Oddly enough I haven’t really made any post, with exception of my first one about “The Pot”, that is remotely what I originally intended. I envisioned my blog to be food related. But then our travel started and I used it as a way to journal our adventures. I haven’t even shared HALF of those tidbits.  I hope to eventually.

Right now, I’d like to take the time to say “Thank you”. Thank you for showing an interest, thank you for the likes, the comments (there are a few…..whaaaaaaaaa!!!!…. I actually got some!) I have a few more weeks before I settle into my new normal as a retired lady a leisure! That is another blog post all together! However, once settled in I promise you will receive my best. I may even step out of the old comfort zone and post things I NEVER intended!!! Who knows?
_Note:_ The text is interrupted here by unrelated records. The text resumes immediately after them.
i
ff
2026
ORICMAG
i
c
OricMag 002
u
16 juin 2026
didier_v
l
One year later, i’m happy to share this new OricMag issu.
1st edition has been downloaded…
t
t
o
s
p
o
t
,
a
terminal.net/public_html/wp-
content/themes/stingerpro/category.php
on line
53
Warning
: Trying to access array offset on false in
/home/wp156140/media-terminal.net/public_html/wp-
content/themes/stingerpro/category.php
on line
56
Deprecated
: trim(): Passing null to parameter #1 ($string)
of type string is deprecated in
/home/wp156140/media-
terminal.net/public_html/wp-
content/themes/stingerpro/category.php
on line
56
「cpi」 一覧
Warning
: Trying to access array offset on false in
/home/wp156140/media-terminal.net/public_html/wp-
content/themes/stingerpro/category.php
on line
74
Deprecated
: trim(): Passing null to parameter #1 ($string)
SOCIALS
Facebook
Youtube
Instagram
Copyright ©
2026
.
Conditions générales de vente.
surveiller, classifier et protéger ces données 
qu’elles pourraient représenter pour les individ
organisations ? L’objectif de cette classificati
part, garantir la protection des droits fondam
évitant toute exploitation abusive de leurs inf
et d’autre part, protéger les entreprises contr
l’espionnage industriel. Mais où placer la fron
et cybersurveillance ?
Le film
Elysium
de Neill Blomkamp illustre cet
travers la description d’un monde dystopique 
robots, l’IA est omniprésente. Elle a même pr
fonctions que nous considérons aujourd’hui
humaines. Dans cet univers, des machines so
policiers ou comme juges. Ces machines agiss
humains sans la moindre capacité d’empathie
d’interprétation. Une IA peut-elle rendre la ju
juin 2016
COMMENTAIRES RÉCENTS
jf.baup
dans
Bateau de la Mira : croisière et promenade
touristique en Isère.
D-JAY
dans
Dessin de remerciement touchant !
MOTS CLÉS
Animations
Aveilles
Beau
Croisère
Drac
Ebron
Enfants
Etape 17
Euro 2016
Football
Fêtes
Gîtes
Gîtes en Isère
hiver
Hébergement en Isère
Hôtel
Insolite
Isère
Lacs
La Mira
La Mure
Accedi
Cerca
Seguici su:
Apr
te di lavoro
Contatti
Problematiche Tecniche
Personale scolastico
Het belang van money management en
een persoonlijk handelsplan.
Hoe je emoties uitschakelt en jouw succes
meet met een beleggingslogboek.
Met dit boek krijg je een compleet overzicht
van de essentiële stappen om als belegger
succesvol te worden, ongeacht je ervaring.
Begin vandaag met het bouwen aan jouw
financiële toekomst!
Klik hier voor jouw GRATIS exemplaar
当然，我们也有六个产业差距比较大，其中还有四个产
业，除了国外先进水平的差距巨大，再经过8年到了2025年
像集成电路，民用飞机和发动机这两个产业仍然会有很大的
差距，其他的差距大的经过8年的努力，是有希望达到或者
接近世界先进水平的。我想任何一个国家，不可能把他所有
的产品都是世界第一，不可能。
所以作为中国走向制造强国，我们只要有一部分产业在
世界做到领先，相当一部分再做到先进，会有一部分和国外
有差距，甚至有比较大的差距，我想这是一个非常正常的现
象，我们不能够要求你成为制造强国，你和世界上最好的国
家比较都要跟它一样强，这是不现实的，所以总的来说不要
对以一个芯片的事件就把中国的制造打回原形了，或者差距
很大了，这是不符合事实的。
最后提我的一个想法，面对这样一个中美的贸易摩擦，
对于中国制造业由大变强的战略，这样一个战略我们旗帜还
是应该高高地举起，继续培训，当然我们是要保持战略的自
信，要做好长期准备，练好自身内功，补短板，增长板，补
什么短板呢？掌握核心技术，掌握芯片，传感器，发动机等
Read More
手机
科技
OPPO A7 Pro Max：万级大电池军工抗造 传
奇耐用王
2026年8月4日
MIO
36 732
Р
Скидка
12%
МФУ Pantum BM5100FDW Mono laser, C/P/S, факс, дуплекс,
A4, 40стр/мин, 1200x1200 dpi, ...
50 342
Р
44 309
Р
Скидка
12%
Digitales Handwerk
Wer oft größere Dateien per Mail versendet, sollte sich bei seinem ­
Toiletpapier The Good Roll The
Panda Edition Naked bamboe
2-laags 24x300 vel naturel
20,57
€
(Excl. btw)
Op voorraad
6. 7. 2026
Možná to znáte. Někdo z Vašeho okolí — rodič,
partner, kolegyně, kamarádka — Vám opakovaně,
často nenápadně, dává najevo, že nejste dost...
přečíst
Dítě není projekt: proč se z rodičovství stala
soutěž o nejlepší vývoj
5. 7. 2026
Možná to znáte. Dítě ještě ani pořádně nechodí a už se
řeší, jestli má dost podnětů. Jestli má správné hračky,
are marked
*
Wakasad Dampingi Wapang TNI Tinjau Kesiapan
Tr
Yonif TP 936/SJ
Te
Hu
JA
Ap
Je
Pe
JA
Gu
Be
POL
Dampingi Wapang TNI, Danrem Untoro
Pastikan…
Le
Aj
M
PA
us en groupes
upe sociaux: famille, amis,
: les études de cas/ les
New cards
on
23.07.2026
Just know that I appreciate the time you take to enter my little world and acknowledge my insanity. After all, this post wouldn’t exist without YOU!

Confessions of…(#16)

Today was the first time I have stayed home all day and not gone anywhere in over a month. I am not ashamed to admit I am still in my pajamas and have zero intention of getting out of them. I have enjoyed the passing storms and watched movies in bed all day long. It was wonderful.  

Tomorrow I start the massive clean up and reorganization of the house, but for tonight, I lounge…. You can’t stop me. 😉

Storm Clouds are Rolling In!

  
Nothing soothes me more than to hear thunder rolling down my valley. I’ve had a crazy, busy summer and the stress started to show on me physically. My hair started to fall out. It would come out by the handfuls in the shower. I’ve had my hormone levels checked (mine tend towards the not-so-steady side of things) but the thought of the day is that this is situational and not medical (will know for sure when the results come back).  

Today is the first night in almost a month that I will be home on my couch as dusk approaches. I ate my dinner on my front porch being caressed by an oddly cool breeze. (It was almost 100* here again today) And then I heard it, off in the distance, that sweet, sweet sound…. distant thunder. It rolls down our valley sometimes seemingly endless. It’s like a soul massage. I can feel the pent up stress just flowing out of me.  

I’m home. 

I can exhale…

I can’t wait for the rain to start. To hear it on the metal roof. To hear the power of the thunder. To feel it. I love a good summer storm, and tonight I’m getting one!